Single by Louis Jordan and his Tympany Five
- Released: 1946
- Genre: Jump blues, boogie woogie
- Label: Decca
- Songwriter(s): Steve Graham, Fleecie Moore

= Reconversion Blues =

"Reconversion Blues" is a song attributed to Steve Graham and Fleecie Moore. It was performed by Louis Jordan and his Tympany Five, recorded in October 1946, and released on the Decca label (catalog no. 18762-A). The record's "B" side was "Salt Pork, West Virginia".

The song peaked at No. 2 on Billboards race record chart and was ranked No. 14 on the magazine's year-end list of the most played race records of 1946.

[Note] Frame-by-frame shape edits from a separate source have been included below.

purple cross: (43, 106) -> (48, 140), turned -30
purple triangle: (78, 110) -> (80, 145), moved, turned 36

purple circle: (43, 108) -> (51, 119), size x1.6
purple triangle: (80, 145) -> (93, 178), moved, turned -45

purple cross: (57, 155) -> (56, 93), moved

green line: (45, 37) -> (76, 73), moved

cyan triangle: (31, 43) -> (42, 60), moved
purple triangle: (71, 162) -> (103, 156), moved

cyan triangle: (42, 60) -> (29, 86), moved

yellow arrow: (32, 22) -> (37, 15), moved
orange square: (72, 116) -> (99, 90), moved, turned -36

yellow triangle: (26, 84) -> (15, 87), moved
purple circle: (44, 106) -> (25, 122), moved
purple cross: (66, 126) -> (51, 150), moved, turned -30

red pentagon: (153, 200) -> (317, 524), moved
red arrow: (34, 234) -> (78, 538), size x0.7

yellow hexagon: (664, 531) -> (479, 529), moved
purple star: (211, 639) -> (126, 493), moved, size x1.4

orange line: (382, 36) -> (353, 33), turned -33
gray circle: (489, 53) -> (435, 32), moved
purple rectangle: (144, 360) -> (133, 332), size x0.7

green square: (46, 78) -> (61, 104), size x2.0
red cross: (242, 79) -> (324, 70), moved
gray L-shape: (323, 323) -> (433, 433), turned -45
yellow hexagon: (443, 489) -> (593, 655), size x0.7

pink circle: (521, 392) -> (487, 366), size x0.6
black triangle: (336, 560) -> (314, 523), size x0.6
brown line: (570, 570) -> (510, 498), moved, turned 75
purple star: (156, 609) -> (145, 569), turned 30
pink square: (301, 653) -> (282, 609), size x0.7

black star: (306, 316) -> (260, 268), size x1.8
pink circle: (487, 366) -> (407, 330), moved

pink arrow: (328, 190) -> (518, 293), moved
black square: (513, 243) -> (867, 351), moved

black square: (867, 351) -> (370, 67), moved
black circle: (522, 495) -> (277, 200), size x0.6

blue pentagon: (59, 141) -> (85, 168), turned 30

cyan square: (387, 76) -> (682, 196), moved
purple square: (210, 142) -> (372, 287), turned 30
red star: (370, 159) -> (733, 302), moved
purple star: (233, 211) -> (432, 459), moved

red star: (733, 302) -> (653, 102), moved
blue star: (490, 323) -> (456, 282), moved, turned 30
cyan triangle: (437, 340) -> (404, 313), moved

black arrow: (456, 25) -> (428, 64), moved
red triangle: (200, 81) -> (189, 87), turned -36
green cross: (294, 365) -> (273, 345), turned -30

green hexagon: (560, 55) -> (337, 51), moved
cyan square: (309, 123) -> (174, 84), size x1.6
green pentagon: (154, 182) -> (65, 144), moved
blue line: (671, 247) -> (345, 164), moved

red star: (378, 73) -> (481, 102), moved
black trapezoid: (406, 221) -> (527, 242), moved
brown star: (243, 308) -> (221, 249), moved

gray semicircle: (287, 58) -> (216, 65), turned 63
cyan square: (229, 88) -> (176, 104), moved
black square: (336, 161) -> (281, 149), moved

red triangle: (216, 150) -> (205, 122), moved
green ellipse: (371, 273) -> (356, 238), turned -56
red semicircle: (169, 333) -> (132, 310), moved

Recorded two months after the end of World War II, the lyrics refer to the post-war freedom to buy goods that weren't strictly rationed or unavailable during the World War II. It reviews many of the newly available items, such as a new automobile, two-tone shoes, bacon, butter, cigarettes, nuts and bolts and screws, nylons for his baby, and most anything he chooses at the gas station. Jordan earlier had a No. 1 hit with his 1943 song "Ration Blues".

Jordan biographer Stephen Koch noted that the granting of partial songwriting credit to Jordan's wife, Fleecie Moore, was part of "a publishing and tax dodge gone awry."